[Items from a data source]
------------

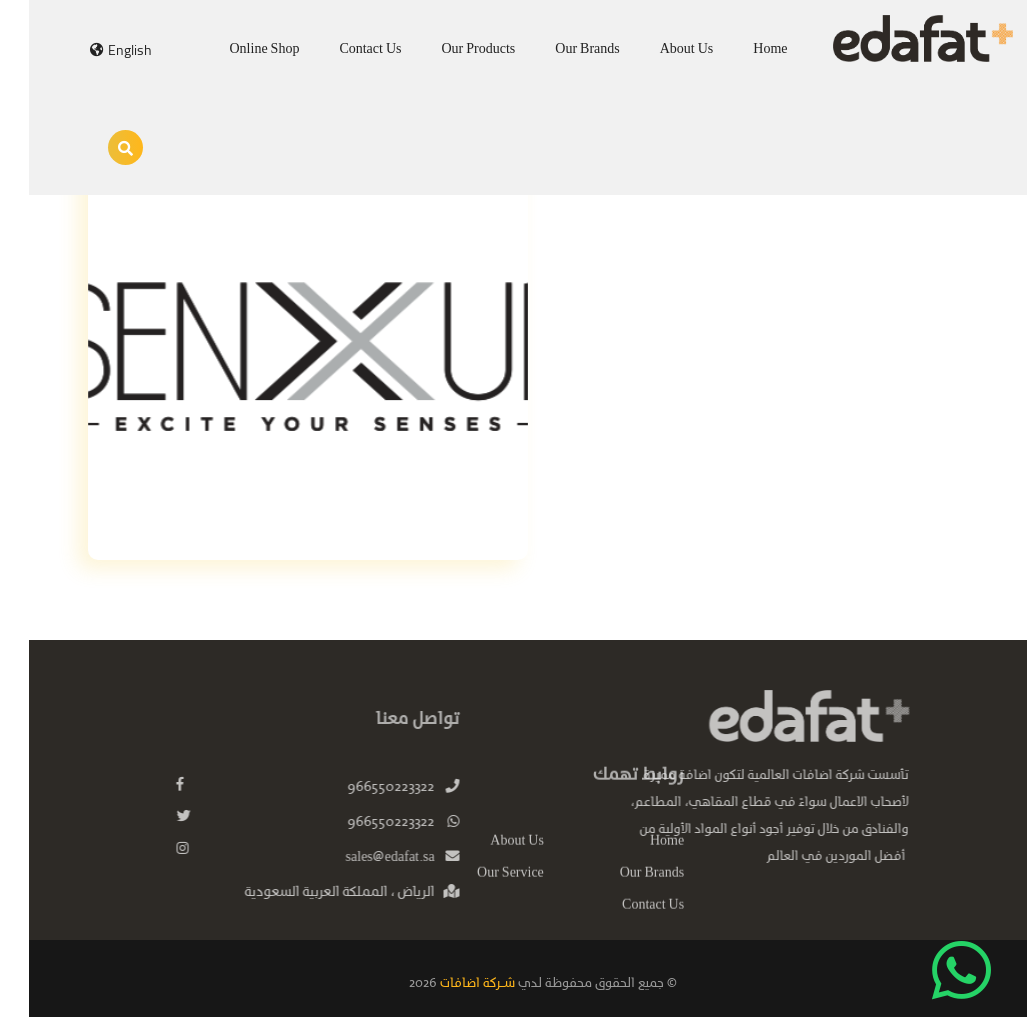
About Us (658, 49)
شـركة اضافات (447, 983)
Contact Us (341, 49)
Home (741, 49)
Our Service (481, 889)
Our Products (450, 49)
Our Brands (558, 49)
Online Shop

------------

• What is required: Type out the entries again without a single change, and leave the pictures out.

• Exercise solution:
About Us (658, 49)
شـركة اضافات (447, 983)
Contact Us (341, 49)
Home (741, 49)
Our Service (481, 889)
Our Products (450, 49)
Our Brands (558, 49)
Online Shop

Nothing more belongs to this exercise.